I’ve been on holiday. It was a big holiday – we were celebrating our 10th Wedding anniversary, so we jetted off for 15 days in Hawaii. I had a fabulous time. I was full of holiday confidence and it felt great. I ate what I liked, I drank what I liked and, strangest of all, not only did I wear what I liked (shorts!) but I also did what I liked (within reason of course – there weren’t any drunken ram raiding sprees or anything like that)
I obsess about my body – I spend so much time hating how I look that I often forget quite how much it’s seeped into every area of my life. How I don’t do things because I’m worried I’m too fat or I don’t go out because I have nothing I think I look good in. Logically I know that’s ridiculous but that doesn’t stop the little nagging voice (Doris I call her, I’ve talked about her here before), I quite often don’t realise I’ve even had the thought until hours later. I’m definitely better now than I used to be but Doris still pops up far too often
Feeling fab and full of confidence
Maybe that’s why it wasn’t until I got home that I realised why I’d enjoyed our holiday so much. I was full of confidence. I’m not quite sure how or why but without even trying I banished Doris. I wore shorts every single day. I wore vest tops that showed the TOPS of my ARMS. I spent the whole day on a boat in just my swimsuit (and got the sunburn to prove it). We hired bikes and rode for nearly 50 miles. We went up to the top of a volcano to watch the sunrise (and saw absolutely nothing because it was the one day in our whole holiday that it rained). We hiked across lava fields. I dived off a boat into 100m deep water and watched humpback whales swim within 80m of me. And not once did I seriously consider not doing any of it because I was too fat or because I thought I wouldn’t be able to manage it.

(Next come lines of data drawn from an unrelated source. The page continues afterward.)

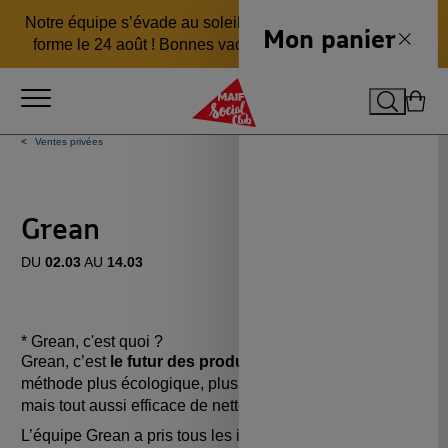
Aller
Aller
Aller
Notre équipe s’évade au soleil 🏖️ pour revenir en pleine
au
au
au
Mon panier
Fermer
forme le 24 août ! Bonnes vacances ☀️
En savoir plus
menu
contenu
pied
principal
de
Ouvrir le menu
page
Recherch
Mon 
MAIF Social Club
Ventes privées
Grean
DU
02.03
AU
14.03
* Grean, c'est quoi ?
Grean, c’est
le futur des produits ménagers
. Une
méthode plus écologique, plus économique, plus saine
mais tout aussi efficace de nettoyer votre maison.
L’équipe Grean a pris tous les ingrédients actifs d’un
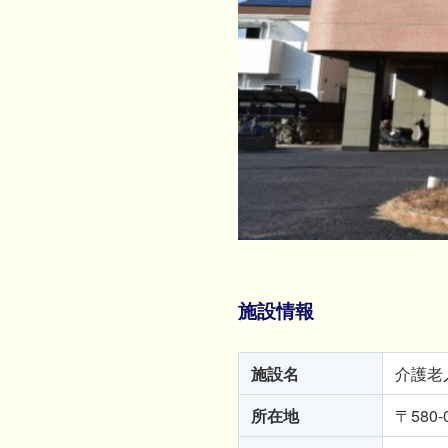
施設情報
施設名
介護老
所在地
〒580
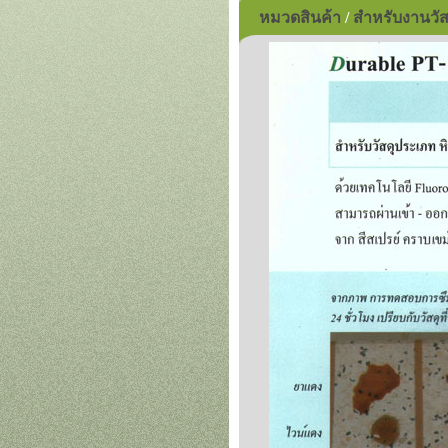
หมวดสินค้า
/
สำหรับงานวัส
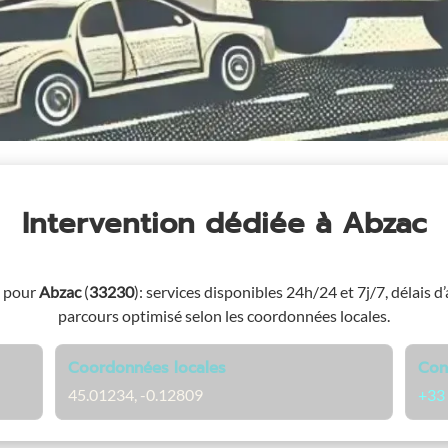
Intervention dédiée
à Abzac
e pour
Abzac
(
33230
)
: services disponibles 24h/24 et 7j/7, délais d
parcours optimisé selon les coordonnées locales.
Coordonnées locales
Con
45.01234, -0.12809
+33 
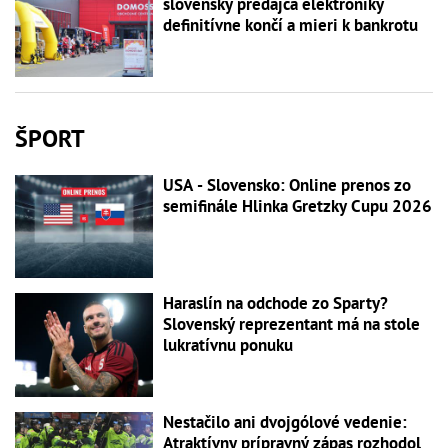
slovenský predajca elektroniky
definitívne končí a mieri k bankrotu
ŠPORT
USA - Slovensko: Online prenos zo
semifinále Hlinka Gretzky Cupu 2026
Haraslín na odchode zo Sparty?
Slovenský reprezentant má na stole
lukratívnu ponuku
Nestačilo ani dvojgólové vedenie:
Atraktívny prípravný zápas rozhodol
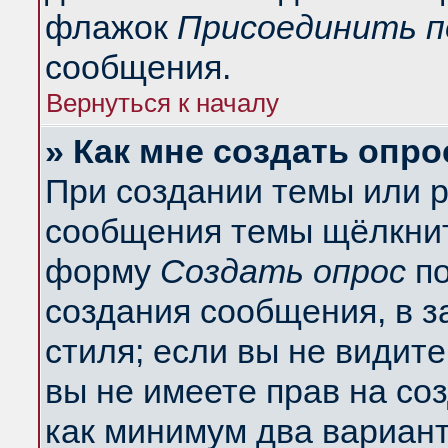
флажок
Присоединить п
сообщения.
Вернуться к началу
» Как мне создать опро
При создании темы или 
сообщения темы щёлкнит
форму
Создать опрос
по
создания сообщения, в з
стиля; если вы не видит
вы не имеете прав на со
как минимум два вариант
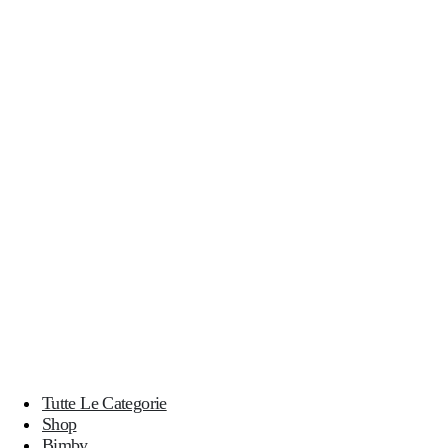
Tutte Le Categorie
Shop
Bimby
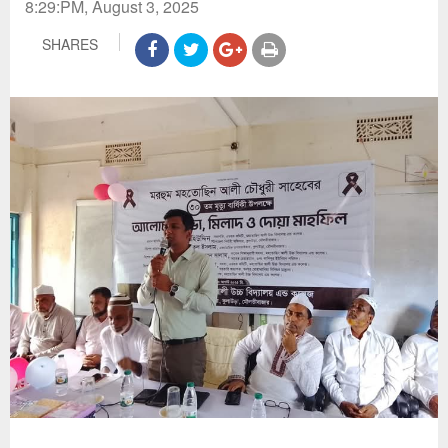
8:29:PM, August 3, 2025
SHARES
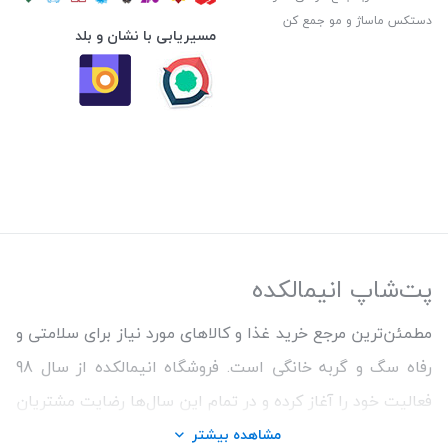
دستکس ماساژ و مو جمع کن
مسیریابی با نشان و بلد
پت‌شاپ انیمالکده
مطمئن‌ترین مرجع خرید غذا و کالاهای مورد نیاز برای سلامتی و
رفاه سگ و گربه خانگی است. فروشگاه انیمالکده از سال 98
فعالیت خود را آغاز کرده و در تمام این سال‌ها رضایت مشتریان
و ارائه محصولات اورجینال و با کیفیت برای حفظ سلامتی
مشاهده بیشتر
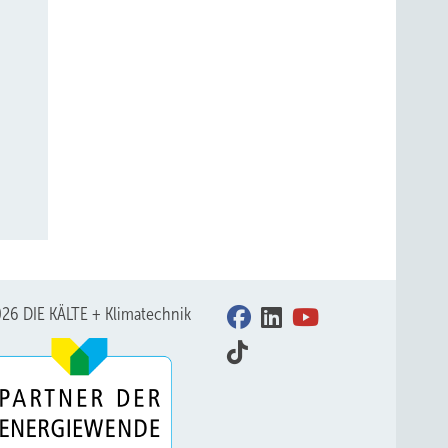
26 DIE KÄLTE + Klimatechnik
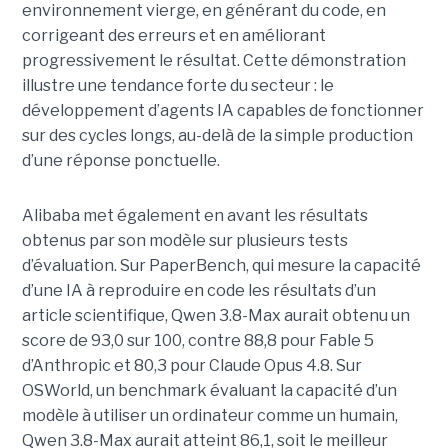
environnement vierge, en générant du code, en
corrigeant des erreurs et en améliorant
progressivement le résultat. Cette démonstration
illustre une tendance forte du secteur : le
développement d’agents IA capables de fonctionner
sur des cycles longs, au-delà de la simple production
d’une réponse ponctuelle.
Alibaba met également en avant les résultats
obtenus par son modèle sur plusieurs tests
d’évaluation. Sur PaperBench, qui mesure la capacité
d’une IA à reproduire en code les résultats d’un
article scientifique, Qwen 3.8-Max aurait obtenu un
score de 93,0 sur 100, contre 88,8 pour Fable 5
d’Anthropic et 80,3 pour Claude Opus 4.8. Sur
OSWorld, un benchmark évaluant la capacité d’un
modèle à utiliser un ordinateur comme un humain,
Qwen 3.8-Max aurait atteint 86,1, soit le meilleur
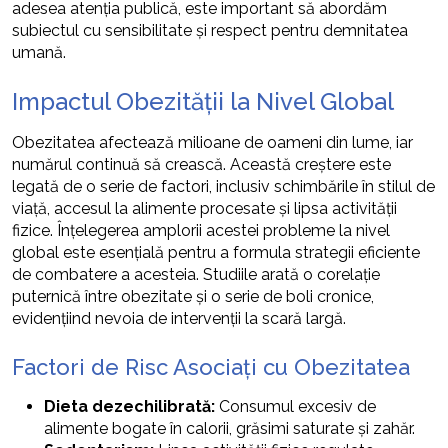
adesea atenția publică, este important să abordăm
subiectul cu sensibilitate și respect pentru demnitatea
umană.
Impactul Obezității la Nivel Global
Obezitatea afectează milioane de oameni din lume, iar
numărul continuă să crească. Această creștere este
legată de o serie de factori, inclusiv schimbările în stilul de
viață, accesul la alimente procesate și lipsa activității
fizice. Înțelegerea amplorii acestei probleme la nivel
global este esențială pentru a formula strategii eficiente
de combatere a acesteia. Studiile arată o corelație
puternică între obezitate și o serie de boli cronice,
evidențiind nevoia de intervenții la scară largă.
Factori de Risc Asociați cu Obezitatea
Dieta dezechilibrată:
Consumul excesiv de
alimente bogate în calorii, grăsimi saturate și zahăr.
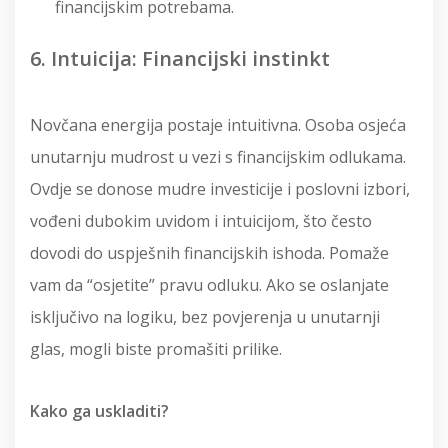
financijskim potrebama.
6. Intuicija: Financijski instinkt
Novčana energija postaje intuitivna. Osoba osjeća
unutarnju mudrost u vezi s financijskim odlukama.
Ovdje se donose mudre investicije i poslovni izbori,
vođeni dubokim uvidom i intuicijom, što često
dovodi do uspješnih financijskih ishoda. Pomaže
vam da “osjetite” pravu odluku. Ako se oslanjate
isključivo na logiku, bez povjerenja u unutarnji
glas, mogli biste promašiti prilike.
Kako ga uskladiti?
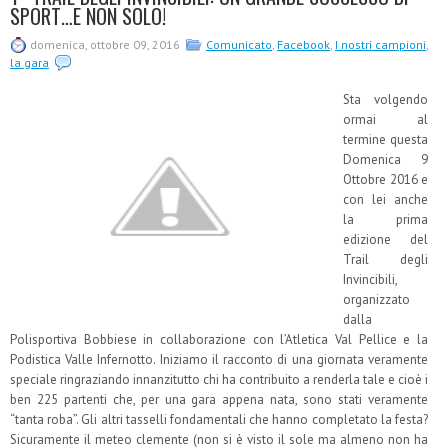
SPORT…E NON SOLO!
domenica, ottobre 09, 2016
Comunicato
,
Facebook
,
I nostri campioni
,
la gara
Sta volgendo
ormai al
termine questa
Domenica 9
Ottobre 2016 e
con lei anche
la prima
edizione del
Trail degli
Invincibili,
organizzato
dalla
Polisportiva Bobbiese in collaborazione con l’Atletica Val Pellice e la
Podistica Valle Infernotto. Iniziamo il racconto di una giornata veramente
speciale ringraziando innanzitutto chi ha contribuito a renderla tale e cioè i
ben 225 partenti che, per una gara appena nata, sono stati veramente
“tanta roba”. Gli altri tasselli fondamentali che hanno completato la festa?
Sicuramente il meteo clemente (non si è visto il sole ma almeno non ha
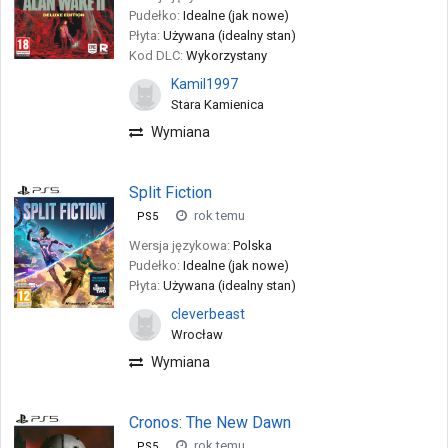
Pudełko:
Idealne (jak nowe)
Płyta:
Używana (idealny stan)
Kod DLC:
Wykorzystany
Kamil1997
Stara Kamienica
Wymiana
Split Fiction
rok temu
PS5
Wersja językowa:
Polska
Pudełko:
Idealne (jak nowe)
Płyta:
Używana (idealny stan)
cleverbeast
Wrocław
Wymiana
Cronos: The New Dawn
rok temu
PS5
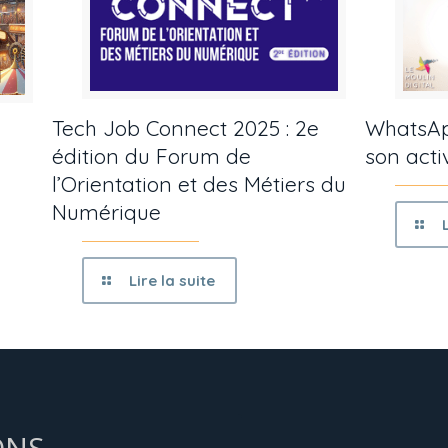
Tech Job Connect 2025 : 2e
WhatsAp
édition du Forum de
son acti
l’Orientation et des Métiers du
Numérique
Lire la suite
ONS,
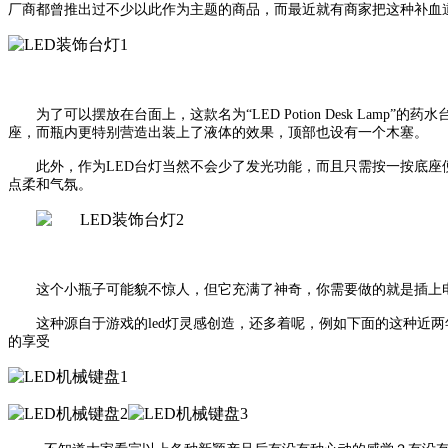
厂商都曾推出过不少以此作为主题的商品，而最近就有商家把这种补血道
为了可以摆放在台面上，这款名为“LED Potion Desk Lam
座，而瓶内更特别营造出装上了液体的效果，顶部也设有一个木塞。
此外，作为LED台灯当然不会少了发光功能，而且只需按一按底
点柔和气氛。
这个小瓶子可能貌不惊人，但它充满了神奇，你需要做的就是插上电
这种源自于游戏的led灯灵感创造，还多着呢，例如下面的这种近两
的享受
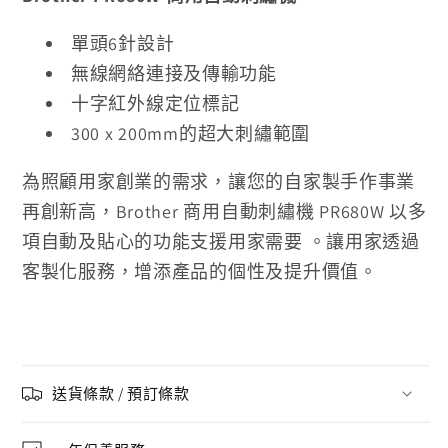
單頭6針設計
無線網絡連接及傳輸功能
十字紅外線定位標記
300 x 200mm的超大刺繡範圍
為照顧用家創業的需求，讓您的自家製手作事業
再創新高，Brother 商用自動刺繡機 PR680W 以多
項自動及貼心的功能支援用家需要 。讓用家透過
客製化服務，增添產品的個性及提升價值。
送貨條款 / 預訂條款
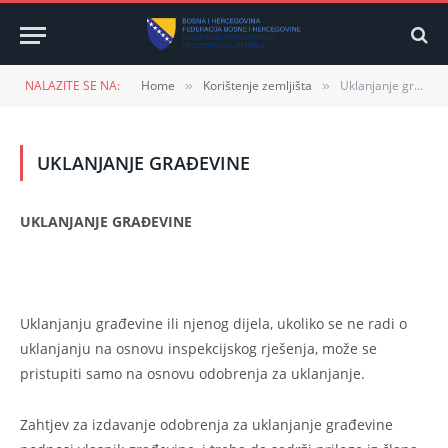
NALAZITE SE NA:
Home
Korištenje zemljišta
Uklanjanje građevine
»
»
UKLANJANJE GRAĐEVINE
UKLANJANJE GRAĐEVINE
Uklanjanju građevine ili njenog dijela, ukoliko se ne radi o
uklanjanju na osnovu inspekcijskog rješenja, može se
pristupiti samo na osnovu odobrenja za uklanjanje.
Zahtjev za izdavanje odobrenja za uklanjanje građevine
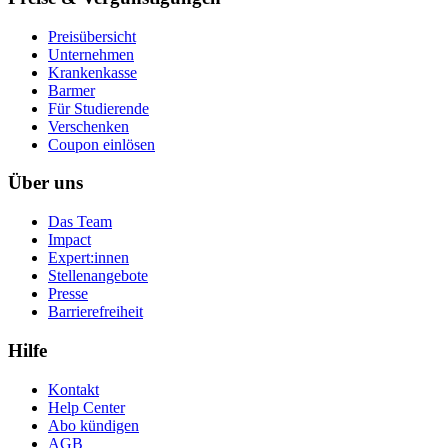
Preisübersicht
Unternehmen
Krankenkasse
Barmer
Für Studierende
Ver­schen­ken
Coupon einlösen
Über uns
Das Team
Impact
Expert:innen
Stellenangebote
Presse
Barrierefreiheit
Hilfe
Kontakt
Help Center
Abo kündigen
AGB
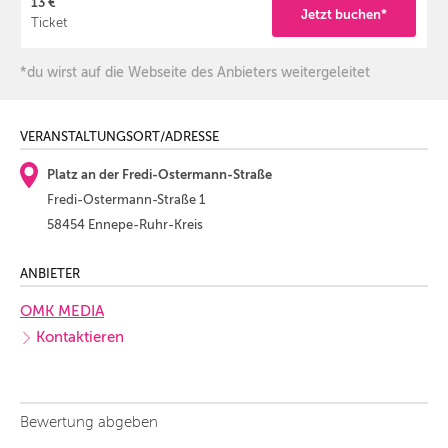
13 €
Jetzt buchen*
Ticket
*du wirst auf die Webseite des Anbieters weitergeleitet
VERANSTALTUNGSORT/ADRESSE
Platz an der Fredi-Ostermann-Straße
Fredi-Ostermann-Straße 1
58454 Ennepe-Ruhr-Kreis
ANBIETER
OMK MEDIA
Kontaktieren
Bewertung abgeben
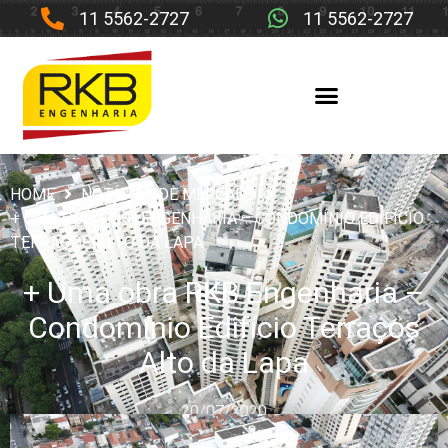
11 5562-2727
11 5562-2727
HOME
NOTÍCIAS DE MERCADO
+ UMA OBRA RKB ENGENHARIA – CONDOMÍNIO EDIFÍCIO
TERRAÇOS ALTO DA LAPA
+ Uma obra RKB Engenharia –
Condomínio Edifício Terraços
Alto da Lapa
20/07/2020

I’d be lying if I said it never occurred to me, there were definitely a couple of occasions when I looked in the mirror and wasn’t happy with what I saw but not enough to stop me doing anything. I just carried on with my day and forgot about it. Is this confidence? Is this what it feels like to be “normal”?
So I’m normal now right?
Fabulous, right? I’m now a fully functioning, confident, adult person – hooray! Only now I’m back to everyday life and Doris is back too. What’s that about?
Maybe it’s because I’m back among people I know, people whose opinion I care about? Or maybe I was just a bit more relaxed while I was away and Doris is actually driven by stress? Maybe just having a bit of a suntan makes me feel more confident? Or maybe Doris just doesn’t like leaving the UK and I never really lost her? Whatever the reason she’s back with a vengeance and I know I’ve got a battle on my hands.
I’m ok with that though. Now I know that Doris can be beaten I’m determined not to let her stop me doing anything else, I’ve proved to myself that I can do anything I want to and what I want to do is get back how good I felt on holiday. So I’ve reread the good advice I gave myself here and I’m on it!